▶ _Problem_: Would you transcribe the entries below, beginning at the line with "Toutes les archives" and ending after the line with "مرآة البحرين: أيدت محكمة التمييز حكماً", exactly, with no picture and nothing more?

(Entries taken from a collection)
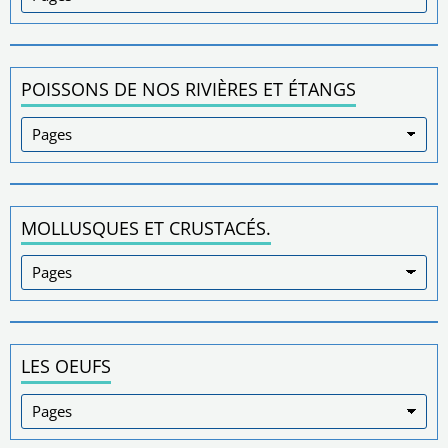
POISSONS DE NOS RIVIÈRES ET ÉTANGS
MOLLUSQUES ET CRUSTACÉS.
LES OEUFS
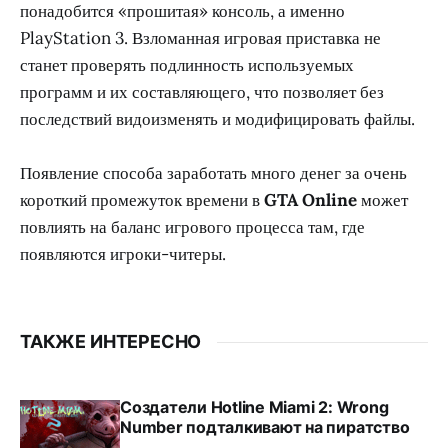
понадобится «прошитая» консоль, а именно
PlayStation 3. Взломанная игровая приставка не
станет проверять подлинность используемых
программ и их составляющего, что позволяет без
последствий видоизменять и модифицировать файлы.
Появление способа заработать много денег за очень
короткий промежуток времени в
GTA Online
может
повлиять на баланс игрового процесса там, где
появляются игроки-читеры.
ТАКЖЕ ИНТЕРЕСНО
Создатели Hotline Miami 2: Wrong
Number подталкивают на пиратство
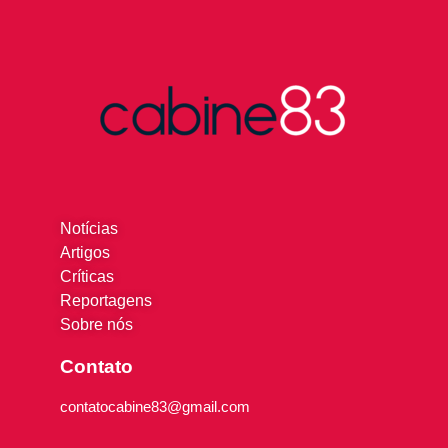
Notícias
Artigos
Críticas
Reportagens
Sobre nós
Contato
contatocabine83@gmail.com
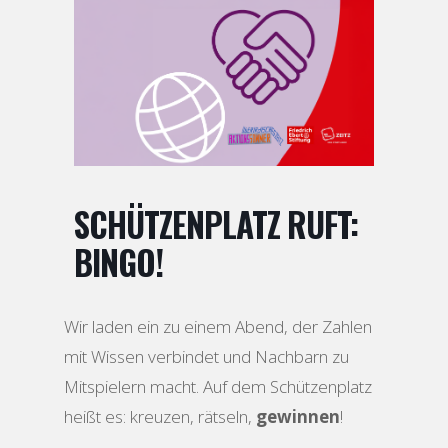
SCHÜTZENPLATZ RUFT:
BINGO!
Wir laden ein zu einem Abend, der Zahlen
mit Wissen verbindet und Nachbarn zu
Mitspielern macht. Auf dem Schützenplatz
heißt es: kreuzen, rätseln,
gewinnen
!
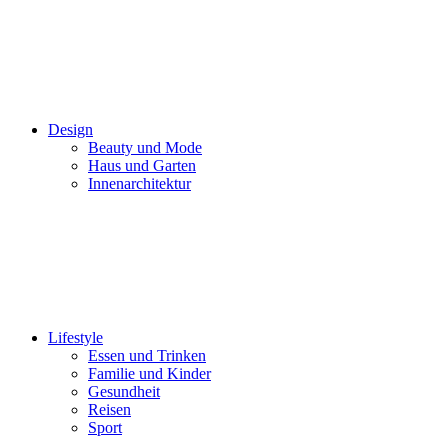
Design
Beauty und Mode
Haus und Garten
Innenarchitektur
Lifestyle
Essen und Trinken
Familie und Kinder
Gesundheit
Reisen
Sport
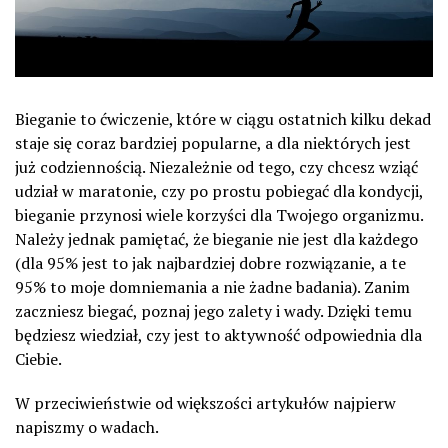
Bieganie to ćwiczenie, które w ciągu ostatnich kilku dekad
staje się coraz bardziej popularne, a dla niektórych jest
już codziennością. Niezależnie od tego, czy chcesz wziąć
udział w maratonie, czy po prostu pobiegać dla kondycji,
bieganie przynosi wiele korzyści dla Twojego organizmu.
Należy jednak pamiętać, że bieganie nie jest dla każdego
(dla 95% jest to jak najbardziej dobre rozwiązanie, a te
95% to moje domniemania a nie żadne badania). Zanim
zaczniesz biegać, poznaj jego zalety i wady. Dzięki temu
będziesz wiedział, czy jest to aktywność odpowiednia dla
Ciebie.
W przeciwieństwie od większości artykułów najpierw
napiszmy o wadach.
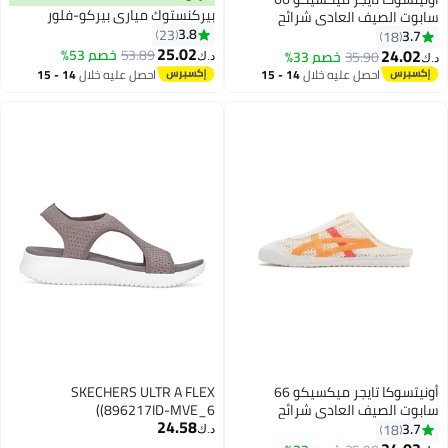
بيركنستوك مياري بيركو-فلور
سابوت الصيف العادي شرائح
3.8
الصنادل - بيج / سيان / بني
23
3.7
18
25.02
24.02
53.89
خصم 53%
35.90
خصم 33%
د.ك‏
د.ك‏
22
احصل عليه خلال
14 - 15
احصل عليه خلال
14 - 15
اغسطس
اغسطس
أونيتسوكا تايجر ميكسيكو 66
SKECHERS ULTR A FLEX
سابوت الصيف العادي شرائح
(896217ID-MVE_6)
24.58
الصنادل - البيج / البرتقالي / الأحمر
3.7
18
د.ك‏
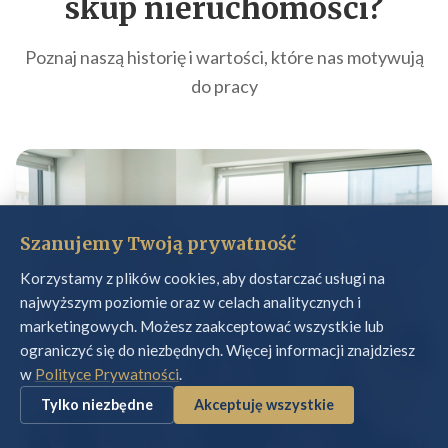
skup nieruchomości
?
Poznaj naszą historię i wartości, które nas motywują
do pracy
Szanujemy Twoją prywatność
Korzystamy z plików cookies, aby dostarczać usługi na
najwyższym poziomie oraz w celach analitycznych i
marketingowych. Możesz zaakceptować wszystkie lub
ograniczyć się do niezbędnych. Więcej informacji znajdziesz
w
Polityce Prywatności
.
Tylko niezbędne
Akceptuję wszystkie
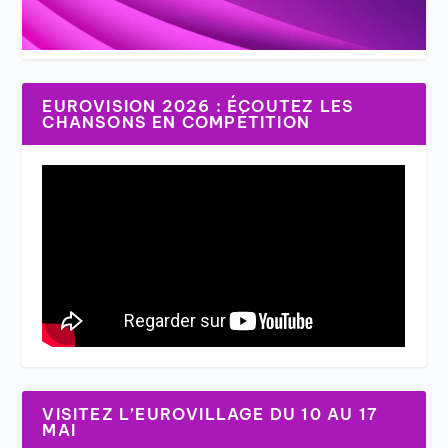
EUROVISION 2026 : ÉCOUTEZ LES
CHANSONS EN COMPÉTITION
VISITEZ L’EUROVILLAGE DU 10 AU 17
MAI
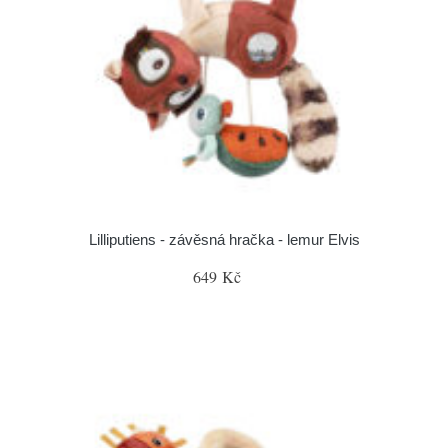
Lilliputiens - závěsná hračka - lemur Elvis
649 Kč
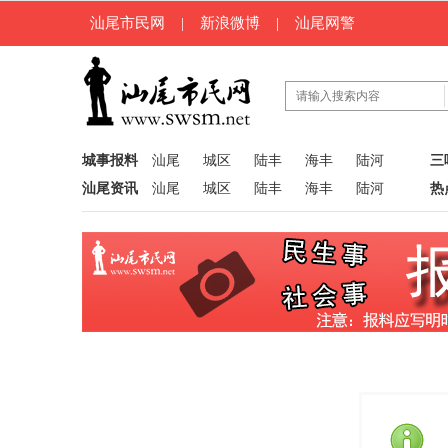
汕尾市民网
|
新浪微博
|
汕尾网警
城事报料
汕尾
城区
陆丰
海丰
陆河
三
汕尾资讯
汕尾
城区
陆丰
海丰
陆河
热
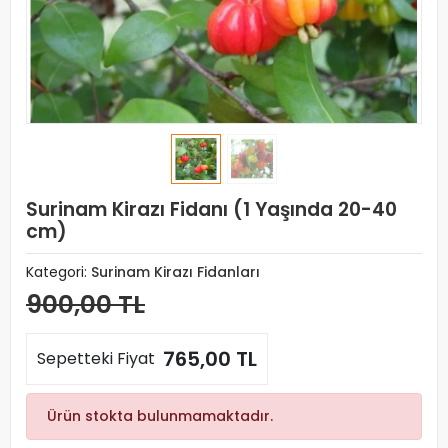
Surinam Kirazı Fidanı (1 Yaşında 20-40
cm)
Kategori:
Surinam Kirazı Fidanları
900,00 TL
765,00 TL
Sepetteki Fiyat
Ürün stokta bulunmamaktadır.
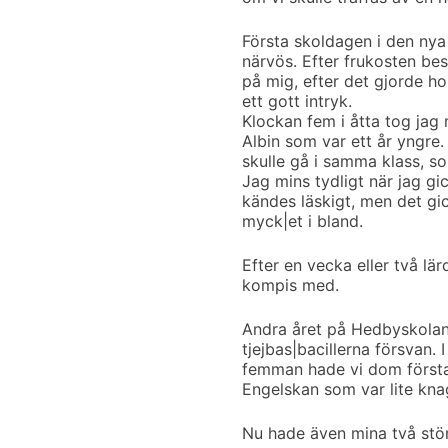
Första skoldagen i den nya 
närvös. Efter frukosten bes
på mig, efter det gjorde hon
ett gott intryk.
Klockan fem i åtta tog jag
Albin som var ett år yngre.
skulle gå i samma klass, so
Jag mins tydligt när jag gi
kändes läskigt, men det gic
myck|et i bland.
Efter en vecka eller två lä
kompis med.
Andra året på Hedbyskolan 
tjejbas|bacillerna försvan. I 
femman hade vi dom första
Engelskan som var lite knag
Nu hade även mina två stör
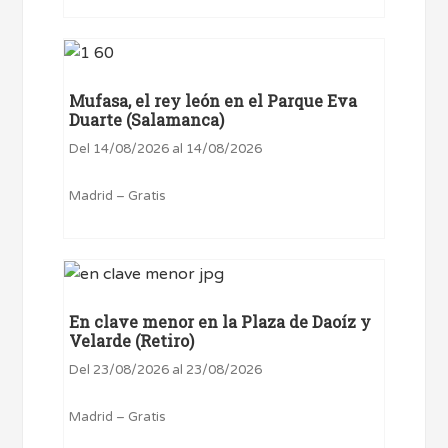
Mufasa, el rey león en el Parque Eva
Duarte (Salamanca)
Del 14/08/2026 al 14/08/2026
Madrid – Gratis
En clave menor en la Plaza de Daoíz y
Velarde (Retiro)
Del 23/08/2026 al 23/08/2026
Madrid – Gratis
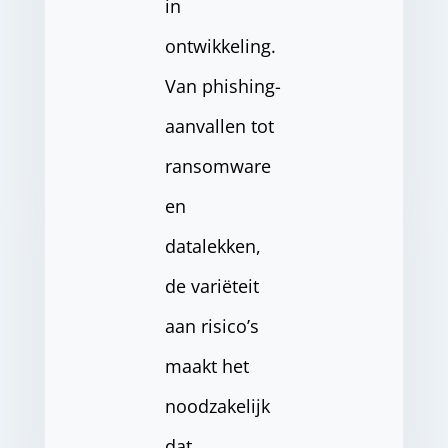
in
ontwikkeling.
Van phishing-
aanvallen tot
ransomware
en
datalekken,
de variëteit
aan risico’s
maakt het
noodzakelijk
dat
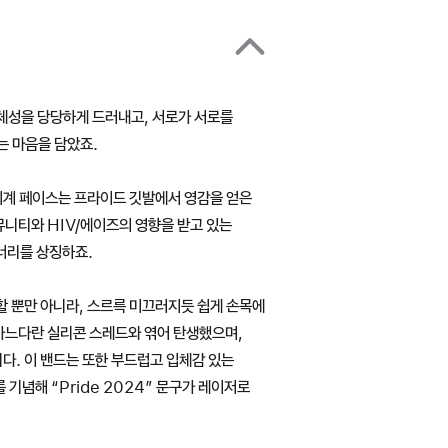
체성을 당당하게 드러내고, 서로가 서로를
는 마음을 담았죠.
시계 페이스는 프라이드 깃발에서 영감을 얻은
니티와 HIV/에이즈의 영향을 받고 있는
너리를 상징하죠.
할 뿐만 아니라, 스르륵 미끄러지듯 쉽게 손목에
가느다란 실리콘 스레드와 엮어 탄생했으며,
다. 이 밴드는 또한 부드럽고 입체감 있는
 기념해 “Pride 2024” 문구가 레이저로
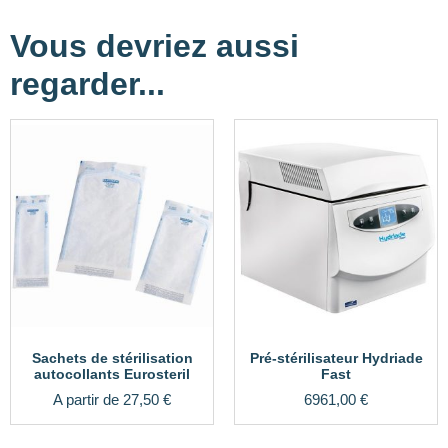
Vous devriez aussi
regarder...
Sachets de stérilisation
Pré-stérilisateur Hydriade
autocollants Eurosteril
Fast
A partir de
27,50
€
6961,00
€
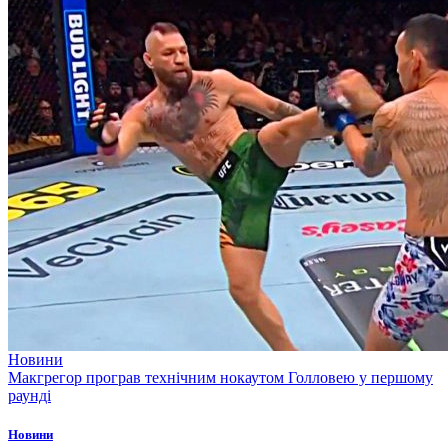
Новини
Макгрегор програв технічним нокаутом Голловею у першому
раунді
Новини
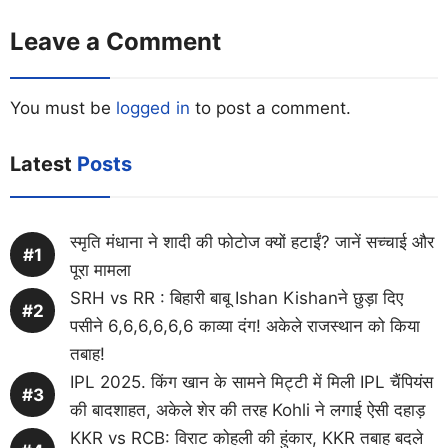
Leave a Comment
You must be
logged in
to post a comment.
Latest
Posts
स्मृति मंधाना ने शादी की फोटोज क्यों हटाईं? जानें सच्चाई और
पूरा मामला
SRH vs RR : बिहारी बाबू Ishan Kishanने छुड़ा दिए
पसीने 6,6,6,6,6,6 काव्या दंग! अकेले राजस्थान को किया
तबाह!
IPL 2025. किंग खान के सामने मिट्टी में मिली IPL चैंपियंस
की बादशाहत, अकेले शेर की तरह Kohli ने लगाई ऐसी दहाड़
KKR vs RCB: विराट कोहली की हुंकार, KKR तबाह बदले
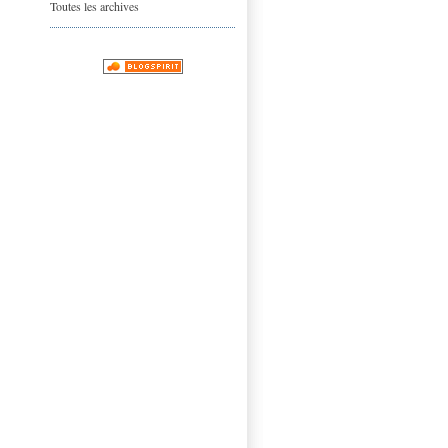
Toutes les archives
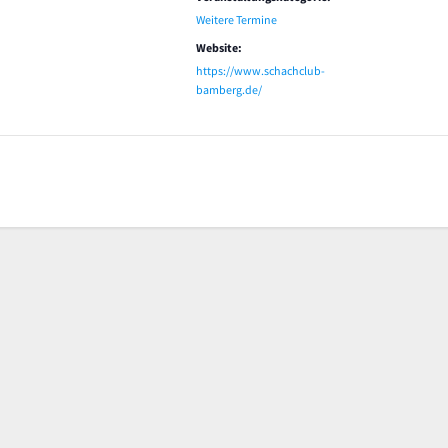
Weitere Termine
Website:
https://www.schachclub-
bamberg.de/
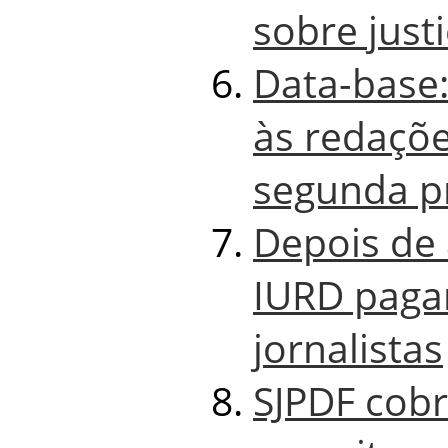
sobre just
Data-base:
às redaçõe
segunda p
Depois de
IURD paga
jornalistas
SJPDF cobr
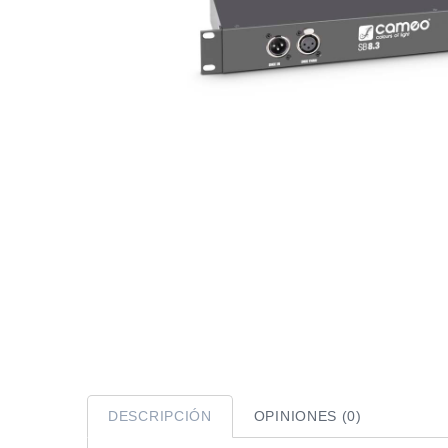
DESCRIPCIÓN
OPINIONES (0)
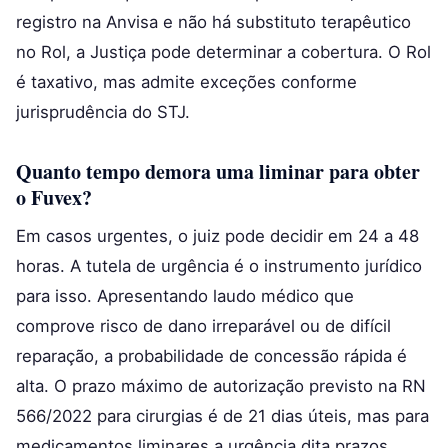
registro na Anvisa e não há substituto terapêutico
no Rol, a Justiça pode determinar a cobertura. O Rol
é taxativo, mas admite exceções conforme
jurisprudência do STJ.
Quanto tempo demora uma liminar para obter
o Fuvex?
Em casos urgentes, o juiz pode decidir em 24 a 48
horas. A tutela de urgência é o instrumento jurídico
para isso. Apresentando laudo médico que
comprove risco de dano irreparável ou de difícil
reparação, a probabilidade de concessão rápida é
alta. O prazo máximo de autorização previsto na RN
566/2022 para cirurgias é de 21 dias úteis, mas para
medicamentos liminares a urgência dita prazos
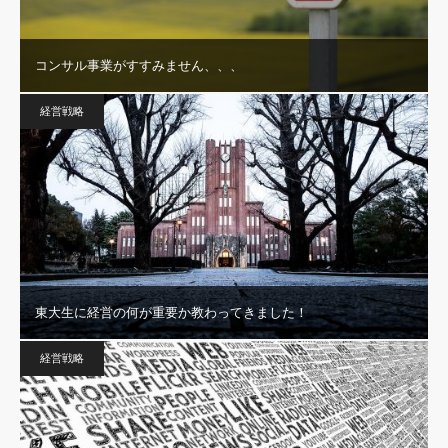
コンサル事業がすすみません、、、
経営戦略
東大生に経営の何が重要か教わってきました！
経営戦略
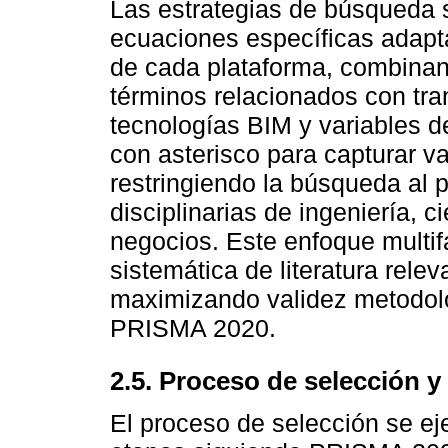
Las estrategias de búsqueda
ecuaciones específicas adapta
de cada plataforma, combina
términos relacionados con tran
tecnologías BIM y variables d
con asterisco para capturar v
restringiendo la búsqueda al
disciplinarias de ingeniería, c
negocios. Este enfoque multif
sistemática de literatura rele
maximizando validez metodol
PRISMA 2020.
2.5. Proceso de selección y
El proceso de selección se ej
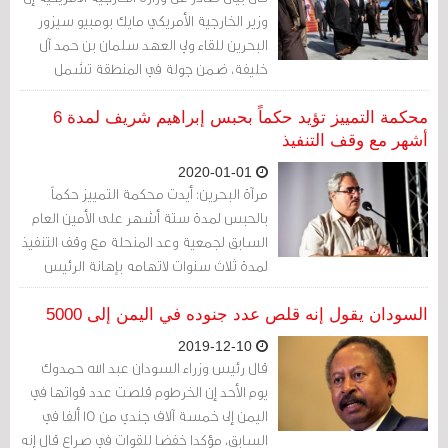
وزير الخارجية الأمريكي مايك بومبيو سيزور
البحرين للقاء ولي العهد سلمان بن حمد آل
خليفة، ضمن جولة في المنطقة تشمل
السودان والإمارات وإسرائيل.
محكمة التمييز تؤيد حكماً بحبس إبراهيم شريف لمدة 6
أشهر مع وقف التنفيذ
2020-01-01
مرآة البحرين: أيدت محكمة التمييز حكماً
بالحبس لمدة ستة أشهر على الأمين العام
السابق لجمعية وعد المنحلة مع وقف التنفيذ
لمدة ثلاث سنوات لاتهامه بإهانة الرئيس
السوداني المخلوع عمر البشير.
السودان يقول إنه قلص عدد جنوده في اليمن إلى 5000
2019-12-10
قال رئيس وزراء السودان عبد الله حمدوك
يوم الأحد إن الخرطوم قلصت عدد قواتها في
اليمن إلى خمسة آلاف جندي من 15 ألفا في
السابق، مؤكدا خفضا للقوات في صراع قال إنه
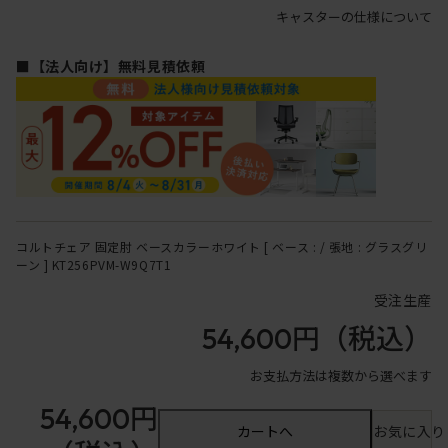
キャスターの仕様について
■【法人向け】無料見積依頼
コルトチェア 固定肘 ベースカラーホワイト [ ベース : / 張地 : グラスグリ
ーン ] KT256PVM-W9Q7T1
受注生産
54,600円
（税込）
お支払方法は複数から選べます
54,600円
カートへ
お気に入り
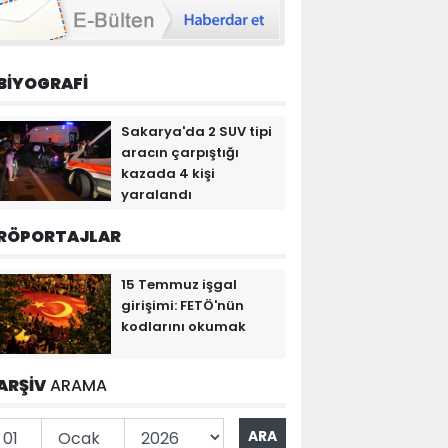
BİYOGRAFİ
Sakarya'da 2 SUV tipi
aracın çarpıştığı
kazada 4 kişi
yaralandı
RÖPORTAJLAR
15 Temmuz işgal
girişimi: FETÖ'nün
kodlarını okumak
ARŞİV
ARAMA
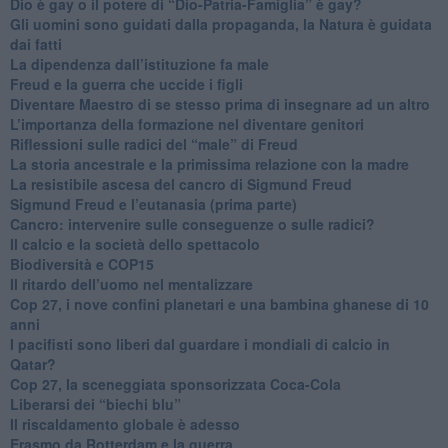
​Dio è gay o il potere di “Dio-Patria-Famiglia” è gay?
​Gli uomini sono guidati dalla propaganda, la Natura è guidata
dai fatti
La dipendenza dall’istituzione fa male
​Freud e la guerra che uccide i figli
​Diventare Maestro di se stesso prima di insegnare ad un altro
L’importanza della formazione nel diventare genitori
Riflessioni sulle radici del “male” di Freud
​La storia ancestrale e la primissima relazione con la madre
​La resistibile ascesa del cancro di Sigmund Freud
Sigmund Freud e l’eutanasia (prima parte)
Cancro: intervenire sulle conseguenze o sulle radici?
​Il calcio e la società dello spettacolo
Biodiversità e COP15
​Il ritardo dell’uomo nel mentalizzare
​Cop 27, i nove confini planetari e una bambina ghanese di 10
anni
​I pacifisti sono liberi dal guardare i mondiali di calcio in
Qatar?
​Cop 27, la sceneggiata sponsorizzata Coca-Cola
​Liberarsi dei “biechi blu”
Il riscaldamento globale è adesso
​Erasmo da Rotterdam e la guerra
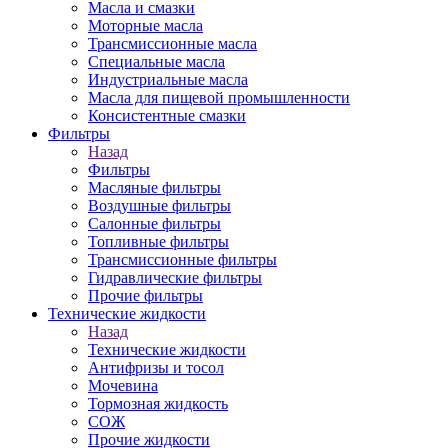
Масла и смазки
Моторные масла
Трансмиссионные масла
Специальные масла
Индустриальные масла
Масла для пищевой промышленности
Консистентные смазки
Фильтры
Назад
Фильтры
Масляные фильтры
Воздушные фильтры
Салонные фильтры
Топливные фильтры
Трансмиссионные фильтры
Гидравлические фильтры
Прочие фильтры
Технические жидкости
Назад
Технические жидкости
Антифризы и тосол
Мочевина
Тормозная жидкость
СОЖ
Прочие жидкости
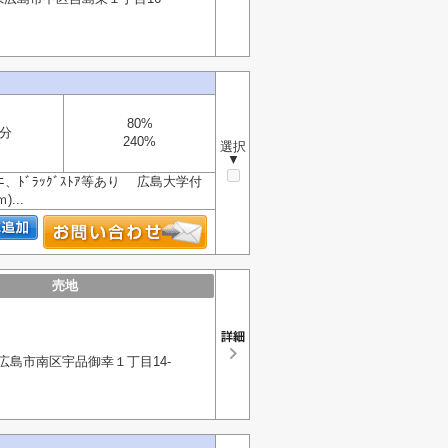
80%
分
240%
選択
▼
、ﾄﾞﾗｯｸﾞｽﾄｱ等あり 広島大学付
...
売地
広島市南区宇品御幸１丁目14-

▶ _Written solution_:
Toutes les archives
Weitere Termine
Website:
https://www.schachclub-
bamberg.de/
sobre just
Data-base:
às redaçõe
segunda p
Depois de
IURD paga
jornalistas
SJPDF cobr
DESCRIPCIÓN
OPINIONES (0)
registro na Anvisa e não há substituto terapêutico
no Rol, a Justiça pode determinar a cobertura. O Rol
é taxativo, mas admite exceções conforme
jurisprudência do STJ.
Quanto tempo demora uma liminar para obter
o Fuvex?
Em casos urgentes, o juiz pode decidir em 24 a 48
horas. A tutela de urgência é o instrumento jurídico
para isso. Apresentando laudo médico que
comprove risco de dano irreparável ou de difícil
reparação, a probabilidade de concessão rápida é
alta. O prazo máximo de autorização previsto na RN
566/2022 para cirurgias é de 21 dias úteis, mas para
medicamentos liminares a urgência dita prazos
コンサル事業がすすみません、、、
経営戦略
東大生に経営の何が重要か教わってきました！
経営戦略
Las estrategias de búsqueda
ecuaciones específicas adapta
de cada plataforma, combina
términos relacionados con tran
tecnologías BIM y variables d
con asterisco para capturar v
restringiendo la búsqueda al
disciplinarias de ingeniería, c
negocios. Este enfoque multif
sistemática de literatura rele
maximizando validez metodol
PRISMA 2020.
2.5. Proceso de selección y
El proceso de selección se ej
وزير الخارجية الأمريكي مايك بومبيو سيزور
البحرين للقاء ولي العهد سلمان بن حمد آل
خليفة، ضمن جولة في المنطقة تشمل
السودان والإمارات وإسرائيل.
محكمة التمييز تؤيد حكماً بحبس إبراهيم شريف لمدة 6
أشهر مع وقف التنفيذ
2020-01-01
مرآة البحرين: أيدت محكمة التمييز حكماً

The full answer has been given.